Title: | Calculations for All Common Subsequences |
---|---|
Description: | Implements several string comparison algorithms, including calACS (count all common subsequences), lenACS (calculate the lengths of all common subsequences), and lenLCS (calculate the length of the longest common subsequence). Some algorithms differentiate between the more strict definition of subsequence, where a common subsequence cannot be separated by any other items, from its looser counterpart, where a common subsequence can be interrupted by other items. This difference is shown in the suffix of the algorithm (-Strict vs -Loose). For example, q-w is a common subsequence of q-w-e-r and q-e-w-r on the looser definition, but not on the more strict definition. calACSLoose Algorithm from Wang, H. All common subsequences (2007) IJCAI International Joint Conference on Artificial Intelligence, pp. 635-640. |
Authors: | Alan Gu |
Maintainer: | Alan Gu <[email protected]> |
License: | GPL |
Version: | 2.2.2 |
Built: | 2025-02-28 05:31:51 UTC |
Source: | https://github.com/cran/calACS |
Calculate the total number of all common subsequences between a string and a vector/list of strings. Subsequences can be interrupted by items, i.e. q-w is considered a subsequence of q-e-w-r
calACSLoose(vecA, listB, sep = "-", dropFirstItem = FALSE)

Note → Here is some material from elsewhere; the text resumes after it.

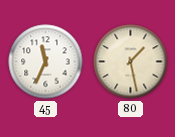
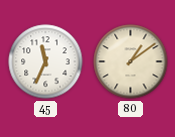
80: 1:28 -> 1:09
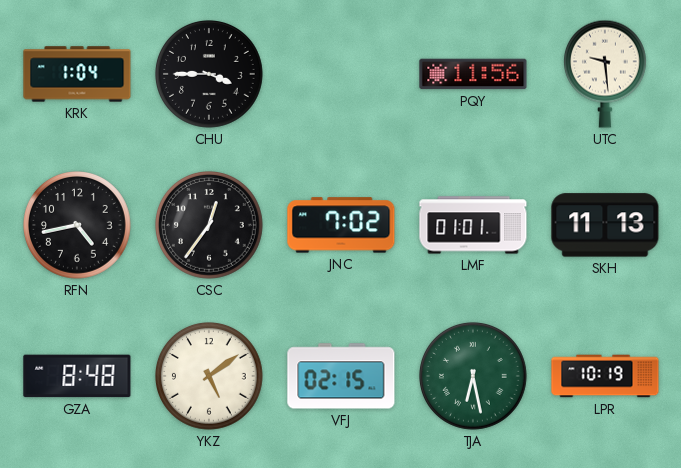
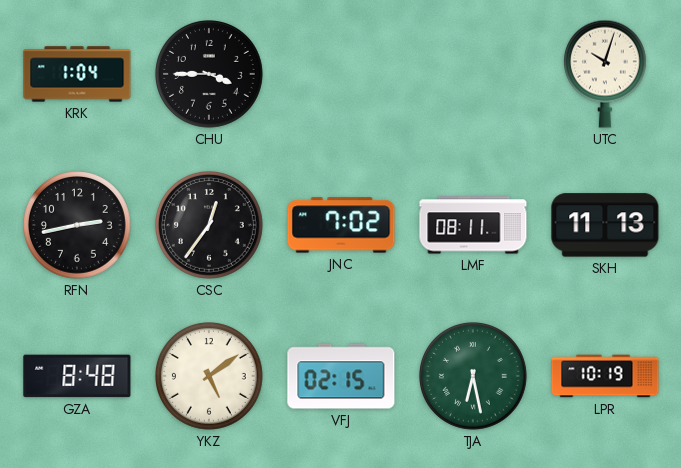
PQY: 11:56 -> none
UTC: 9:29 -> 10:03
RFN: 4:43 -> 2:43
LMF: 01:01 -> 08:11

calACSLoose(vecA, listB, sep = "-", dropFirstItem = FALSE)
vecA |
The single string |
listB |
The vector/list of 1 or more strings |
sep |
Delimiter separating each items in a sequence |
dropFirstItem |
Boolean. If true, the first item in each sequence is excluded from counting all subsequences |
The total number of all common subsequences as an integer in a vector
calACSLoose("q-w-e-r", c("q-e-w-r","q-r-e-w"), "-") calACSLoose("itemToBeDropped-q-w-e-r", "itemToBeDroped-q-e-w-r", "-", dropFirstItem=TRUE)
calACSLoose("q-w-e-r", c("q-e-w-r","q-r-e-w"), "-") calACSLoose("itemToBeDropped-q-w-e-r", "itemToBeDroped-q-e-w-r", "-", dropFirstItem=TRUE)
Count the total number of all common subsequences between a string and a vector/list of strings. Subsequences cannot be interrupted by any item, i.e. q-w is not considered a subsequence of q-e-w-r due to the interrupting 'e'
calACSStrict(vecA, listB, sep = "-", dropFirstItem = FALSE, ignoreLenOneSubseq = FALSE, ignoreLenZeroSubseq = FALSE)
calACSStrict(vecA, listB, sep = "-", dropFirstItem = FALSE, ignoreLenOneSubseq = FALSE, ignoreLenZeroSubseq = FALSE)
vecA |
The single string |
listB |
The vector/list of 1 or more strings |
sep |
Delimiter separating each items in a sequence |
dropFirstItem |
Boolean. If true, the first item in each sequence is excluded from counting all subsequences |
ignoreLenOneSubseq |
Boolean. If true, all length one subequences are not counted as common subsequences |
ignoreLenZeroSubseq |
Boolean. If true, the length zero subsequence (empty set) is not counted as a common subsequence |
The total number of all common subsequences as an integer in a vector
calACSStrict("q-w-e-r", c("q-e-w-r","q-r-e-w"), "-") calACSStrict("itemToBeDropped-q-w-e-r", "itemToBeDroped-q-e-w-r", "-", dropFirstItem=TRUE)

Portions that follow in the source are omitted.